I. The Right To Associate
¶ 193 Madison Teachers asserts that Act 10 violates the First Amendment right of freedom of association by infringing on its right to organize.3 Given that the State has conceded that the challenged provisions in Act 10 cannot survive such a constitutional challenge if a strict scrutiny review is applied, the majority has to avoid strict scrutiny to arrive at its result.4 How does it do that? It jettisons the focus of its analysis.
¶ 194 Rather than addressing plaintiff's issue that Act 10 infringes on its constitutional right to organize into a collective bargaining unit, the majority erroneously asserts that plaintiff is claiming a right to bargain as a collective bargaining unit.5 It then determines that no such right exists.
¶ 195 In rejecting Madison Teachers' purported claims, the majority stresses that “[g]eneral employees have no constitutional right to negotiate with their municipal employer.” Majority op., ¶ 38. It further states that “collective bargaining ․ is not constitutionally protected.” Id., ¶ 39. Accordingly, it determines that “the plaintiffs' associational rights are in no way implicated by Act 10's modifications to Wisconsin's collective bargaining framework.” Id., ¶ 41.
¶ 196 In one instance, the majority appears to acknowledge the plaintiff's actual claim but then distorts it. The majority begins the sentence by correctly referencing “the ‘right’ the plaintiffs refer to—the right to associate with a certified representative.” Id., ¶ 37. So far, so good. However, it then ends the sentence with a distortion of the claim, describing the right being asserted as a right “to collectively bargain on any subject.” Id.

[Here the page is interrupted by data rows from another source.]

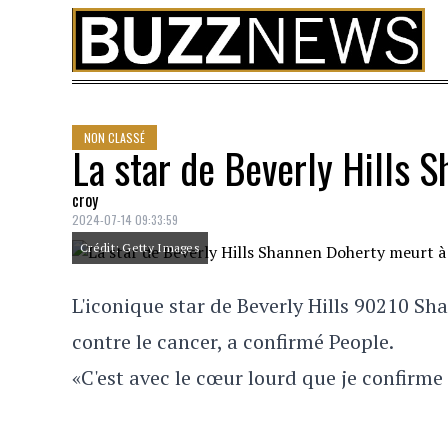
Skip to content
NON CLASSÉ
La star de Beverly Hills 
croy
2024-07-14 09:33:59
Crédit: Getty Images
L'iconique star de Beverly Hills 90210 S
contre le cancer, a confirmé People.
«C'est avec le cœur lourd que je confirme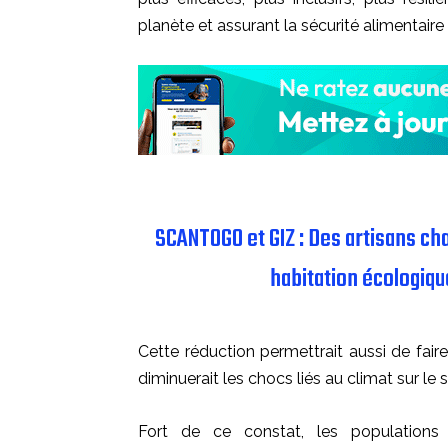
planète et assurant la sécurité alimentaire e
SCANTOGO et GIZ : Des artisans cha
habitation écologiqu
Cette réduction permettrait aussi de fair
diminuerait les chocs liés au climat sur l
Fort de ce constat, les populations 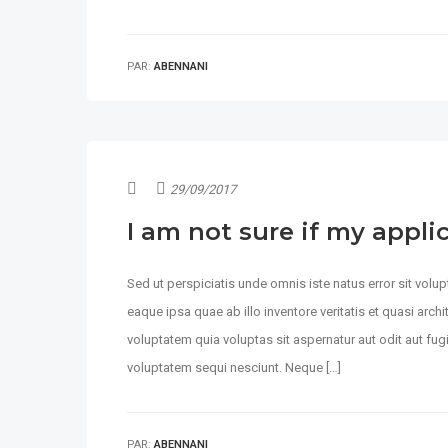
PAR:
ABENNANI
29/09/2017
I am not sure if my appli
Sed ut perspiciatis unde omnis iste natus error sit vo
eaque ipsa quae ab illo inventore veritatis et quasi arc
voluptatem quia voluptas sit aspernatur aut odit aut fu
voluptatem sequi nesciunt. Neque […]
PAR:
ABENNANI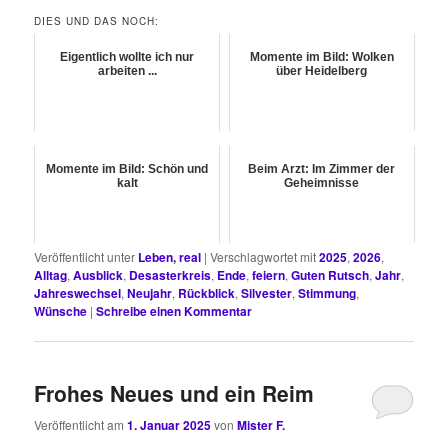
DIES UND DAS NOCH:
Eigentlich wollte ich nur
Momente im Bild: Wolken
arbeiten ...
über Heidelberg
Momente im Bild: Schön und
Beim Arzt: Im Zimmer der
kalt
Geheimnisse
Veröffentlicht unter
Leben, real
|
Verschlagwortet mit
2025
,
2026
,
Alltag
,
Ausblick
,
Desasterkreis
,
Ende
,
feiern
,
Guten Rutsch
,
Jahr
,
Jahreswechsel
,
Neujahr
,
Rückblick
,
Silvester
,
Stimmung
,
Wünsche
|
Schreibe einen Kommentar
Frohes Neues und ein Reim
Veröffentlicht am
1. Januar 2025
von
Mister F.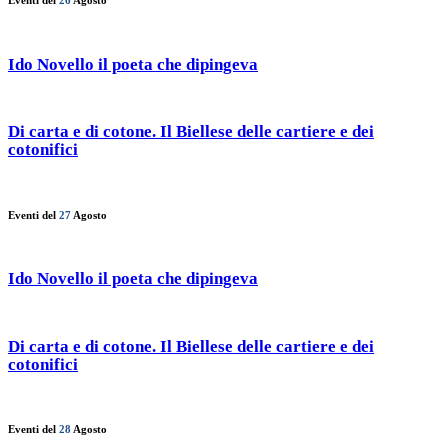
Eventi del
26
Agosto
Ido Novello il poeta che dipingeva
Di carta e di cotone. Il Biellese delle cartiere e dei
cotonifici
Eventi del
27
Agosto
Ido Novello il poeta che dipingeva
Di carta e di cotone. Il Biellese delle cartiere e dei
cotonifici
Eventi del
28
Agosto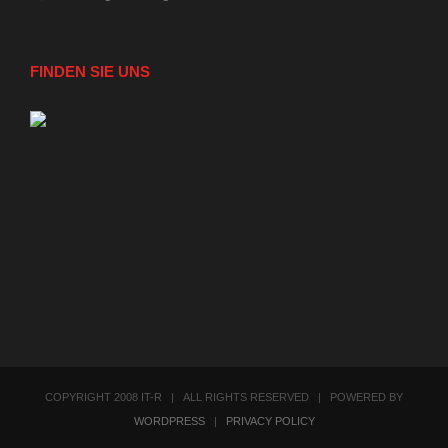
FINDEN SIE UNS
COPYRIGHT 2008 IT-R | ALL RIGHTS RESERVED | POWERED BY
WORDPRESS
|
PRIVACY POLICY
Facebook
Instagram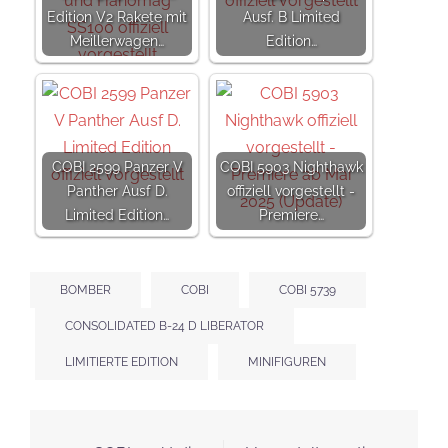
Edition V2 Rakete mit
Ausf. B Limited
Meillerwagen…
Edition…
COBI 2599 Panzer V
COBI 5903 Nighthawk
Panther Ausf D.
offiziell vorgestellt -
Limited Edition…
Premiere…
BOMBER
COBI
COBI 5739
CONSOLIDATED B-24 D LIBERATOR
LIMITIERTE EDITION
MINIFIGUREN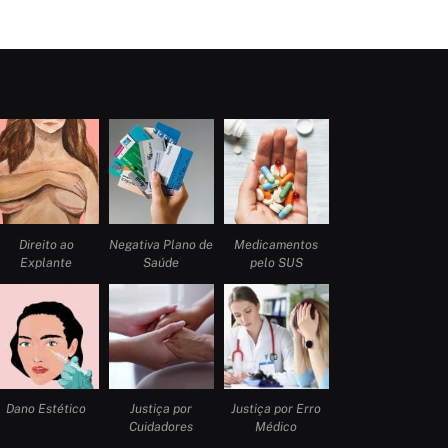
Direito ao
Negativa Plano de
Medicamentos
Explante
Saúde
pelo SUS
Dano Estético
Justiça por
Justiça por Erro
Cuidadores
Médico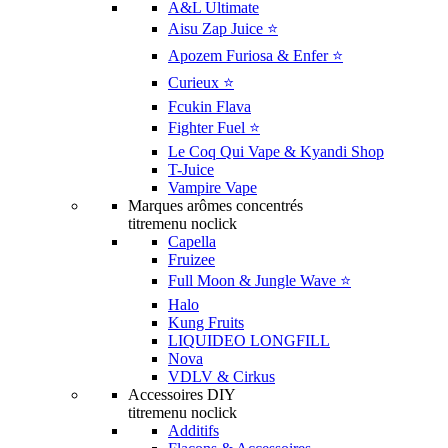
A&L Ultimate
Aisu Zap Juice ⭐️
Apozem Furiosa & Enfer ⭐️
Curieux ⭐️
Fcukin Flava
Fighter Fuel ⭐️
Le Coq Qui Vape & Kyandi Shop
T-Juice
Vampire Vape
Marques arômes concentrés
titremenu noclick
Capella
Fruizee
Full Moon & Jungle Wave ⭐️
Halo
Kung Fruits
LIQUIDEO LONGFILL
Nova
VDLV & Cirkus
Accessoires DIY
titremenu noclick
Additifs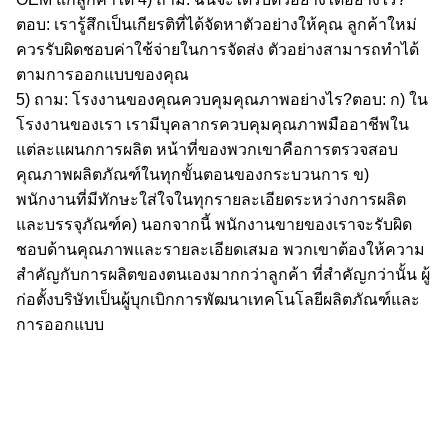
ตอบ: เรารู้สึกเป็นเกียรติที่ได้จัดหาตัวอย่างให้คุณ ลูกค้าใหม่
ควรรับผิดชอบค่าใช้จ่ายในการจัดส่ง ตัวอย่างสามารถทำได้
ตามการออกแบบของคุณ
5) ถาม: โรงงานของคุณควบคุมคุณภาพอย่างไร?
ตอบ: ก) ใน
โรงงานของเรา เรามีบุคลากรควบคุมคุณภาพมืออาชีพใน
แต่ละแผนกการผลิต หน้าที่ของพวกเขาคือการตรวจสอบ
คุณภาพผลิตภัณฑ์ในทุกขั้นตอนของกระบวนการ
ข)
พนักงานที่มีทักษะใส่ใจในทุกรายละเอียดระหว่างการผลิต
และบรรจุภัณฑ์
ค) นอกจากนี้ พนักงานขายของเราจะรับผิด
ชอบด้านคุณภาพและรายละเอียดเสมอ พวกเขาต้องให้ความ
สำคัญกับการผลิตของตนเองมากกว่าลูกค้า ที่สำคัญกว่านั้น ผู้
ก่อตั้งบริษัทเป็นผู้บุกเบิกการพัฒนาเทคโนโลยีผลิตภัณฑ์และ
การออกแบบ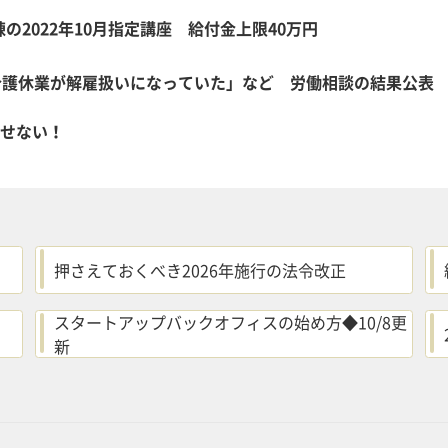
2022年10月指定講座 給付金上限40万円
介護休業が解雇扱いになっていた」など 労働相談の結果公表
逃せない！
押さえておくべき2026年施行の法令改正
スタートアップバックオフィスの始め方◆10/8更
新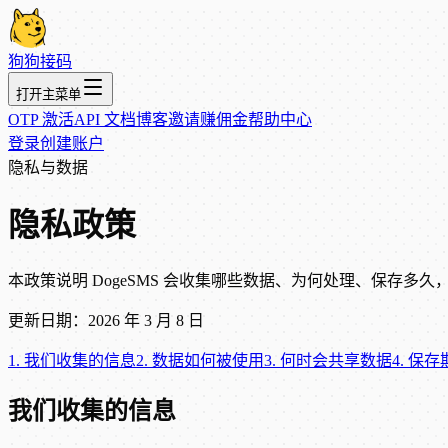
狗狗接码
打开主菜单
OTP 激活
API 文档
博客
邀请赚佣金
帮助中心
登录
创建账户
隐私与数据
隐私政策
本政策说明 DogeSMS 会收集哪些数据、为何处理、保存
更新日期：2026 年 3 月 8 日
1
.
我们收集的信息
2
.
数据如何被使用
3
.
何时会共享数据
4
.
保存
我们收集的信息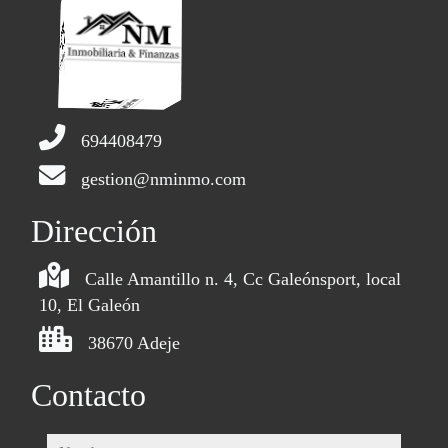
694408479
gestion@nminmo.com
Dirección
Calle Amantillo n. 4, Cc Galeónsport, local
10, El Galeón
38670 Adeje
Contacto
nombre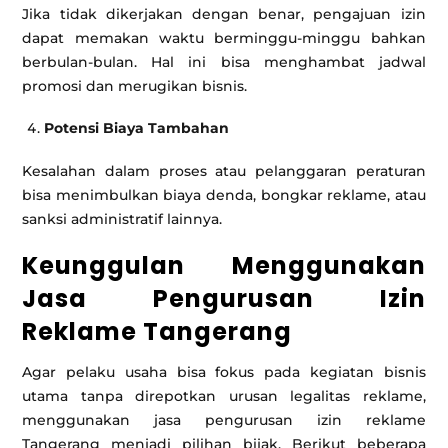
Jika tidak dikerjakan dengan benar, pengajuan izin
dapat memakan waktu berminggu-minggu bahkan
berbulan-bulan. Hal ini bisa menghambat jadwal
promosi dan merugikan bisnis.
Potensi Biaya Tambahan
Kesalahan dalam proses atau pelanggaran peraturan
bisa menimbulkan biaya denda, bongkar reklame, atau
sanksi administratif lainnya.
Keunggulan Menggunakan
Jasa Pengurusan Izin
Reklame Tangerang
Agar pelaku usaha bisa fokus pada kegiatan bisnis
utama tanpa direpotkan urusan legalitas reklame,
menggunakan jasa pengurusan izin reklame
Tangerang menjadi pilihan bijak. Berikut beberapa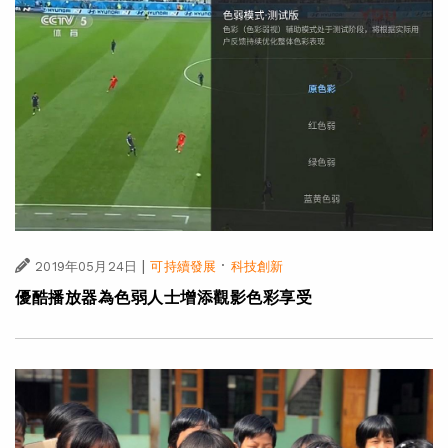
|
·
2019年05月24日
可持續發展
科技創新
優酷播放器為色弱人士增添觀影色彩享受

¶ 197 The majority is well aware that the plaintiff has never asserted that it has a constitutional right to collectively bargain, let alone bargain on any subject. In fact, elsewhere in its opinion, the majority acknowledges that the plaintiff is not arguing a constitutional right to bargain: “The plaintiffs have insisted at every stage of litigation in this case that they are not arguing a constitutional right exists to collectively bargain.” Id., ¶ 39. Yet the majority persists in focusing its analysis on the right to bargain.
¶ 198 The plaintiff's actual argument is based on the well-established premise that there is a constitutional right to organize as a collective bargaining unit. In fact, the United States Supreme Court has declared it to be a fundamental right: “the right of employees to self-organization and to select representatives of their own choosing for collective bargaining or other mutual protection without restraint or coercion by their employer ․ is a fundamental right.” NLRB v. Jones & Laughlin Steel Corp., 301 U.S. 1, 33 (1937) (emphasis added). Likewise, the Court has stated that the First Amendment most assuredly protects the right of workers to organize: “It cannot be seriously doubted that the First Amendment[ ] guarantees ․ the right [of workers] to gather together for the lawful purpose of helping and advising one another.” Brotherhood of R.R. Trainmen v. Virginia, 377 U.S. 1, 5–6 (1964).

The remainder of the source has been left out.